Data extracts ▸
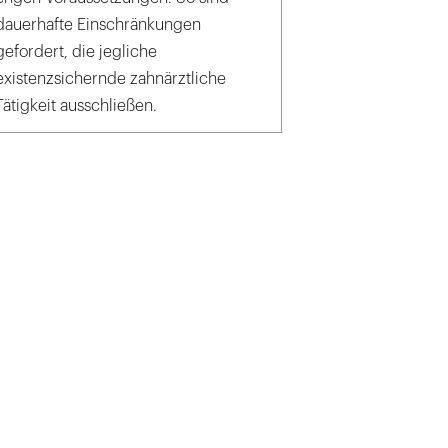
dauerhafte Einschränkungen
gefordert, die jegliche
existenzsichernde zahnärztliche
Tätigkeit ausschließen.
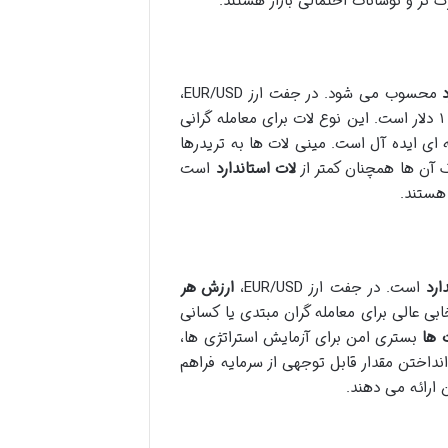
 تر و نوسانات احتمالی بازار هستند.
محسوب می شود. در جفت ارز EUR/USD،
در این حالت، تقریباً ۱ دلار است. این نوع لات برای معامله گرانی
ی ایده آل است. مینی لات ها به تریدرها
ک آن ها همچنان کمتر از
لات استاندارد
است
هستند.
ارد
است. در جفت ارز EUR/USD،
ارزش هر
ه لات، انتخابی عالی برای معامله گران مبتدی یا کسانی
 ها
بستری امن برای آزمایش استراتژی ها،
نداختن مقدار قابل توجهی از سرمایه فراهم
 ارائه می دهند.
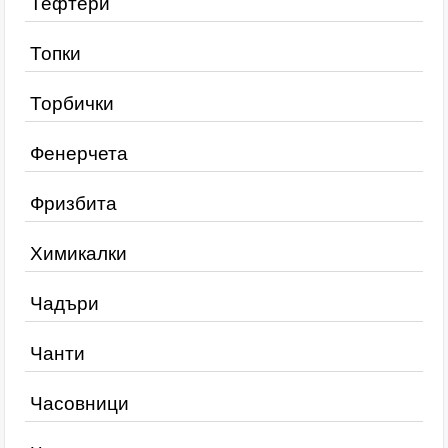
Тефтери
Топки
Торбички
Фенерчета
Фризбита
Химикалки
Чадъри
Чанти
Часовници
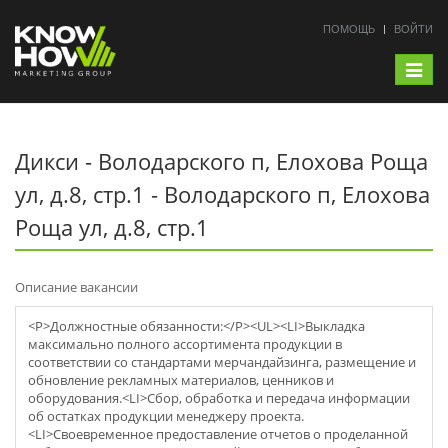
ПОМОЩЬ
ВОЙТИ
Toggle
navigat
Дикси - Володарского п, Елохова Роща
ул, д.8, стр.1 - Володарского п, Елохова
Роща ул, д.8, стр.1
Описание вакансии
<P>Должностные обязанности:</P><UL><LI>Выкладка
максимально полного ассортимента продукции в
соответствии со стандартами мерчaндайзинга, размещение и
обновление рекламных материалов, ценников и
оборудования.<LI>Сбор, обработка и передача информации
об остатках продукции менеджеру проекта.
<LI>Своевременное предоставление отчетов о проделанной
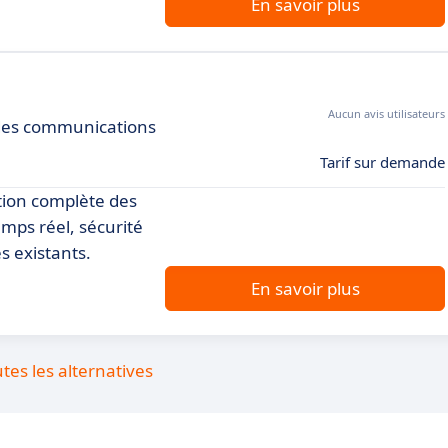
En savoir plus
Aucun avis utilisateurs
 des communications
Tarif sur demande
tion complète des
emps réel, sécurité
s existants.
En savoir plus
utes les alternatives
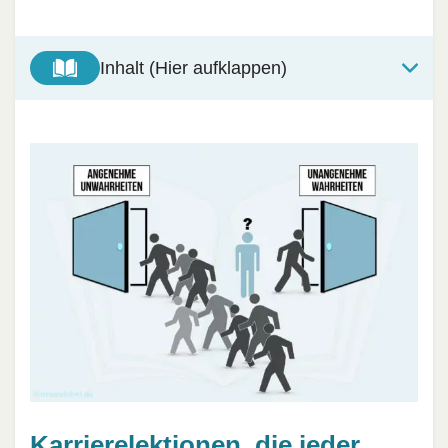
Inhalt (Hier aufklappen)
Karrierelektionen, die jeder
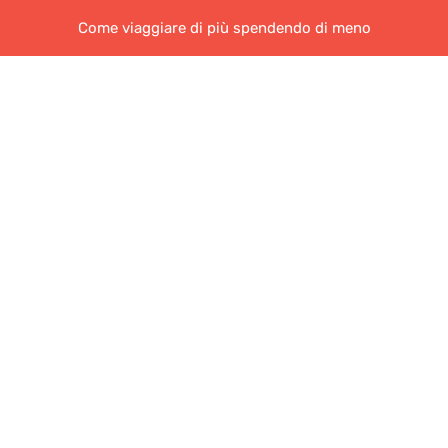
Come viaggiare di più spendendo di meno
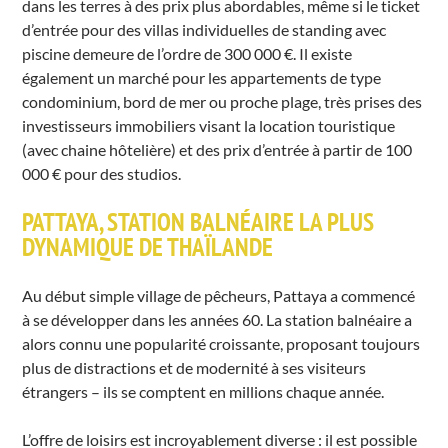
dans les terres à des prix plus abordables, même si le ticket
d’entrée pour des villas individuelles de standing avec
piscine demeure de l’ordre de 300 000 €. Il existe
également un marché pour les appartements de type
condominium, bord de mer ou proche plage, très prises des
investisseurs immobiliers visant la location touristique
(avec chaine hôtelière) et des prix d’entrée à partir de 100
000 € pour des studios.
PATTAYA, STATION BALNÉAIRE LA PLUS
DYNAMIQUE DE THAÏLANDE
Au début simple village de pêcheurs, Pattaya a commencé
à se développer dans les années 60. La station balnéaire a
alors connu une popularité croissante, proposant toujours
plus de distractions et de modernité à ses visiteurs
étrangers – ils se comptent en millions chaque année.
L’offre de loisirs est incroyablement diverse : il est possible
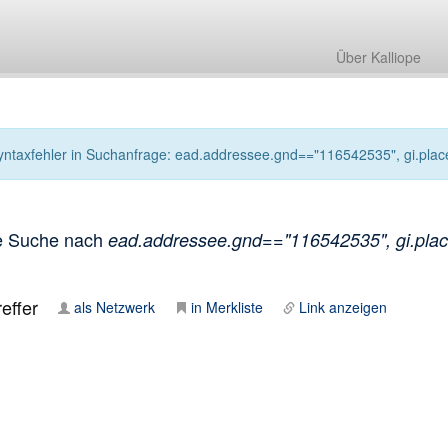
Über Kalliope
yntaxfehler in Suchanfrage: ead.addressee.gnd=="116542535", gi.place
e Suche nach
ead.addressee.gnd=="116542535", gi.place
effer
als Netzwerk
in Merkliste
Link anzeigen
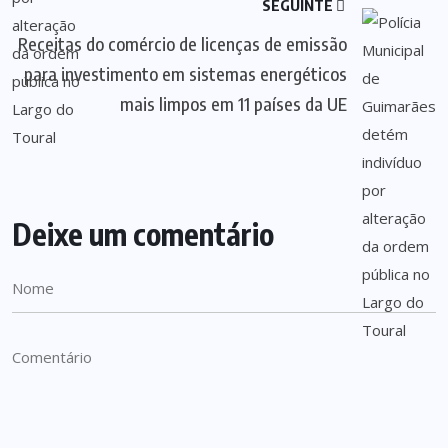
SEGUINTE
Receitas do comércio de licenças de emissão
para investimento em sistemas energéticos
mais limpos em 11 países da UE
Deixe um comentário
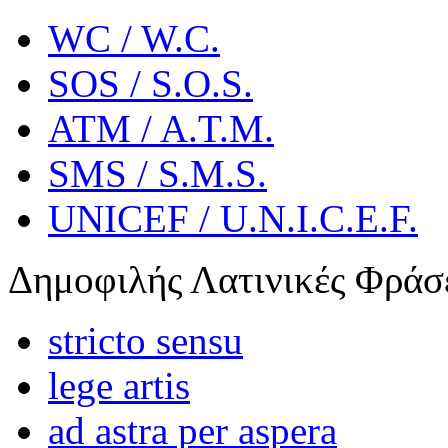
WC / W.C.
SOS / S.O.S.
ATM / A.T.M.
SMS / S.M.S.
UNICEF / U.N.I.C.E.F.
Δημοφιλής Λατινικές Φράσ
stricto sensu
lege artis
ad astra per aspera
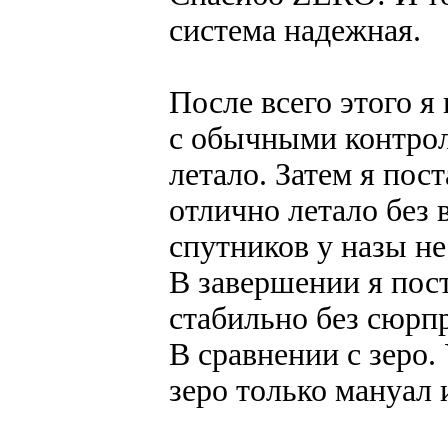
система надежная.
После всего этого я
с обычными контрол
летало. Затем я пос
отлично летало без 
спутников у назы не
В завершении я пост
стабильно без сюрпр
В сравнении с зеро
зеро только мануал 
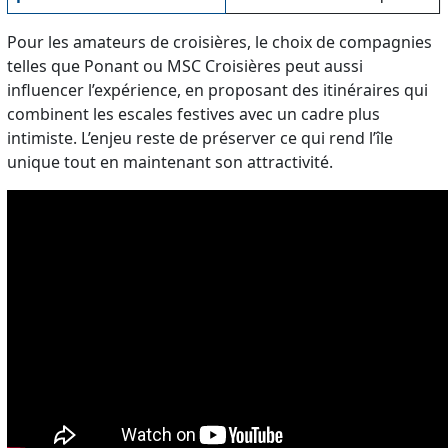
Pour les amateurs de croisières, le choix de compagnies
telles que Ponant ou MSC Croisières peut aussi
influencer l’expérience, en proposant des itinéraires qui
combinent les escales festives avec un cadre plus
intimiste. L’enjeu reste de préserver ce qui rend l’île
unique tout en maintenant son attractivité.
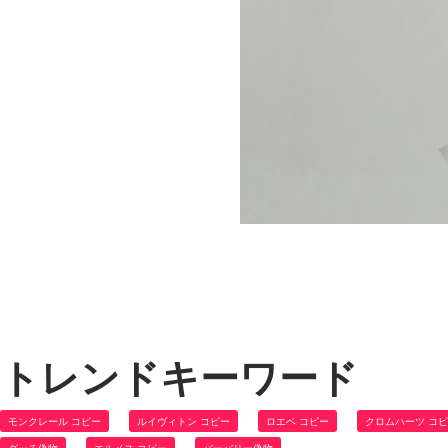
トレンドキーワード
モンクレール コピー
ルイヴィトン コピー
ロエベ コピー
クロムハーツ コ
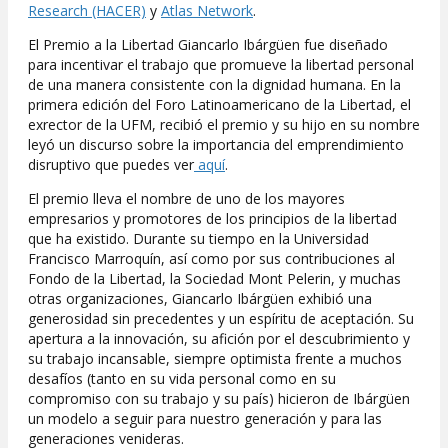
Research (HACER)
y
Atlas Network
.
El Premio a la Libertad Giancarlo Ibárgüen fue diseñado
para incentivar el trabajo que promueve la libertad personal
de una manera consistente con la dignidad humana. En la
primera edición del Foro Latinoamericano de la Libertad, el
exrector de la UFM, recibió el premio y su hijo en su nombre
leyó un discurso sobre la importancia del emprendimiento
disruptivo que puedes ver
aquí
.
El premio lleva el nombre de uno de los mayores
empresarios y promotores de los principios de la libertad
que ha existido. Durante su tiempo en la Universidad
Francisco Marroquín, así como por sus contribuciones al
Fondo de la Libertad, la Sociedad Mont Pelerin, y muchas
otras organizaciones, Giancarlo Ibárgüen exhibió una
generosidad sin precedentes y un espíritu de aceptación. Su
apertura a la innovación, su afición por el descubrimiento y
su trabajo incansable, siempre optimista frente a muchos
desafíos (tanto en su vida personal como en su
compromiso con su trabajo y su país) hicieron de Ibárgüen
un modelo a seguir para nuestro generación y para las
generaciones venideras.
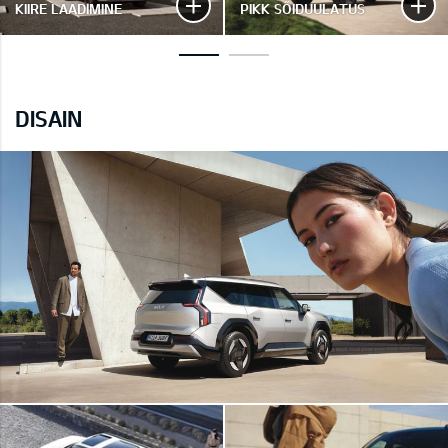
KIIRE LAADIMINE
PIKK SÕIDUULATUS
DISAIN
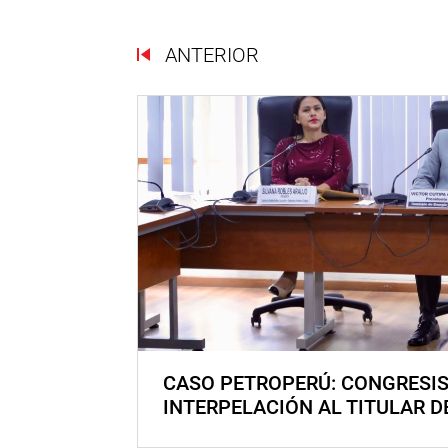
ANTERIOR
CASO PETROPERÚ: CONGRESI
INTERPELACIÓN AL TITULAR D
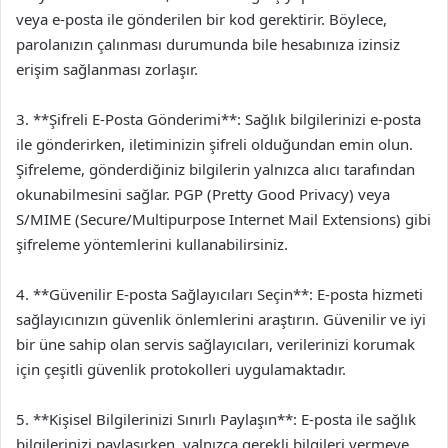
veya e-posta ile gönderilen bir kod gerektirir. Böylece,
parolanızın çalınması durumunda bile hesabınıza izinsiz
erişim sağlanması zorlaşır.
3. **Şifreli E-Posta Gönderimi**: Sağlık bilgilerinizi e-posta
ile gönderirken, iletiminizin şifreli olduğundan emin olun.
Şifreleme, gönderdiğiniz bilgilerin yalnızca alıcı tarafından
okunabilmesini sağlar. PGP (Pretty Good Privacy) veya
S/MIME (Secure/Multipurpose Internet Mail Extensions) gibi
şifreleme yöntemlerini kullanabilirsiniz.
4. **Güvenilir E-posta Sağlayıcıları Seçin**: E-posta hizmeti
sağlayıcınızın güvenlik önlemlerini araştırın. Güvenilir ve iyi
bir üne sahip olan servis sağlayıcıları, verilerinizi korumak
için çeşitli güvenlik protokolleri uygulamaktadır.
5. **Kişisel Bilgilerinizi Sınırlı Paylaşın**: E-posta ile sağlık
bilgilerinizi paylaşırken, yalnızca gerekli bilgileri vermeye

Your task ▸ Pictures in the records must not appear in the copy; transcribe everything else precisely.

Problem solution ▸
dauerhafte Einschränkungen
gefordert, die jegliche
existenzsichernde zahnärztliche
Tätigkeit ausschließen.
 تر و نوسانات احتمالی بازار هستند.
محسوب می شود. در جفت ارز EUR/USD،
در این حالت، تقریباً ۱ دلار است. این نوع لات برای معامله گرانی
ی ایده آل است. مینی لات ها به تریدرها
ک آن ها همچنان کمتر از
لات استاندارد
است
هستند.
ارد
است. در جفت ارز EUR/USD،
ارزش هر
ه لات، انتخابی عالی برای معامله گران مبتدی یا کسانی
 ها
بستری امن برای آزمایش استراتژی ها،
نداختن مقدار قابل توجهی از سرمایه فراهم
 ارائه می دهند.
Тефтери
Топки
Торбички
Фенерчета
Фризбита
Химикалки
Чадъри
Чанти
Часовници
ПОМОЩЬ
ВОЙТИ
Toggle
navigat
Дикси - Володарского п, Елохова Роща
ул, д.8, стр.1 - Володарского п, Елохова
Роща ул, д.8, стр.1
Описание вакансии
<P>Должностные обязанности:</P><UL><LI>Выкладка
максимально полного ассортимента продукции в
соответствии со стандартами мерчaндайзинга, размещение и
обновление рекламных материалов, ценников и
оборудования.<LI>Сбор, обработка и передача информации
об остатках продукции менеджеру проекта.
<LI>Своевременное предоставление отчетов о проделанной
En savoir plus
Aucun avis utilisateurs
 des communications
Tarif sur demande
tion complète des
emps réel, sécurité
s existants.
En savoir plus
utes les alternatives
Inhalt (Hier aufklappen)
Karrierelektionen, die jeder
Come viaggiare di più spendendo di meno
dans les terres à des prix plus abordables, même si le ticket
d’entrée pour des villas individuelles de standing avec
piscine demeure de l’ordre de 300 000 €. Il existe
également un marché pour les appartements de type
condominium, bord de mer ou proche plage, très prises des
investisseurs immobiliers visant la location touristique
(avec chaine hôtelière) et des prix d’entrée à partir de 100
000 € pour des studios.
PATTAYA, STATION BALNÉAIRE LA PLUS
DYNAMIQUE DE THAÏLANDE
Au début simple village de pêcheurs, Pattaya a commencé
à se développer dans les années 60. La station balnéaire a
alors connu une popularité croissante, proposant toujours
plus de distractions et de modernité à ses visiteurs
étrangers – ils se comptent en millions chaque année.
L’offre de loisirs est incroyablement diverse : il est possible
Über Kalliope
yntaxfehler in Suchanfrage: ead.addressee.gnd=="116542535", gi.place
e Suche nach
ead.addressee.gnd=="116542535", gi.place
effer
als Netzwerk
in Merkliste
Link anzeigen
SEGUINTE
Receitas do comércio de licenças de emissão
para investimento em sistemas energéticos
mais limpos em 11 países da UE
Deixe um comentário
WC / W.C.
SOS / S.O.S.
ATM / A.T.M.
SMS / S.M.S.
UNICEF / U.N.I.C.E.F.
Δημοφιλής Λατινικές Φράσ
stricto sensu
lege artis
ad astra per aspera
система надежная.
После всего этого я
с обычными контрол
летало. Затем я пос
отлично летало без 
спутников у назы не
В завершении я пост
стабильно без сюрпр
В сравнении с зеро
зеро только мануал 
Pour les amateurs de croisières, le choix de compagnies
telles que Ponant ou MSC Croisières peut aussi
influencer l’expérience, en proposant des itinéraires qui
combinent les escales festives avec un cadre plus
intimiste. L’enjeu reste de préserver ce qui rend l’île
unique tout en maintenant son attractivité.
トレンドキーワード
モンクレール コピー
ルイヴィトン コピー
ロエベ コピー
クロムハーツ コ
Research (HACER)
y
Atlas Network
.
El Premio a la Libertad Giancarlo Ibárgüen fue diseñado
para incentivar el trabajo que promueve la libertad personal
de una manera consistente con la dignidad humana. En la
primera edición del Foro Latinoamericano de la Libertad, el
exrector de la UFM, recibió el premio y su hijo en su nombre
leyó un discurso sobre la importancia del emprendimiento
disruptivo que puedes ver
aquí
.
El premio lleva el nombre de uno de los mayores
empresarios y promotores de los principios de la libertad
que ha existido. Durante su tiempo en la Universidad
Francisco Marroquín, así como por sus contribuciones al
Fondo de la Libertad, la Sociedad Mont Pelerin, y muchas
otras organizaciones, Giancarlo Ibárgüen exhibió una
generosidad sin precedentes y un espíritu de aceptación. Su
apertura a la innovación, su afición por el descubrimiento y
su trabajo incansable, siempre optimista frente a muchos
desafíos (tanto en su vida personal como en su
compromiso con su trabajo y su país) hicieron de Ibárgüen
un modelo a seguir para nuestro generación y para las
generaciones venideras.
KIIRE LAADIMINE
PIKK SÕIDUULATUS
DISAIN
ANTERIOR
CASO PETROPERÚ: CONGRESI
INTERPELACIÓN AL TITULAR D
veya e-posta ile gönderilen bir kod gerektirir. Böylece,
parolanızın çalınması durumunda bile hesabınıza izinsiz
erişim sağlanması zorlaşır.
3. **Şifreli E-Posta Gönderimi**: Sağlık bilgilerinizi e-posta
ile gönderirken, iletiminizin şifreli olduğundan emin olun.
Şifreleme, gönderdiğiniz bilgilerin yalnızca alıcı tarafından
okunabilmesini sağlar. PGP (Pretty Good Privacy) veya
S/MIME (Secure/Multipurpose Internet Mail Extensions) gibi
şifreleme yöntemlerini kullanabilirsiniz.
4. **Güvenilir E-posta Sağlayıcıları Seçin**: E-posta hizmeti
sağlayıcınızın güvenlik önlemlerini araştırın. Güvenilir ve iyi
bir üne sahip olan servis sağlayıcıları, verilerinizi korumak
için çeşitli güvenlik protokolleri uygulamaktadır.
5. **Kişisel Bilgilerinizi Sınırlı Paylaşın**: E-posta ile sağlık
bilgilerinizi paylaşırken, yalnızca gerekli bilgileri vermeye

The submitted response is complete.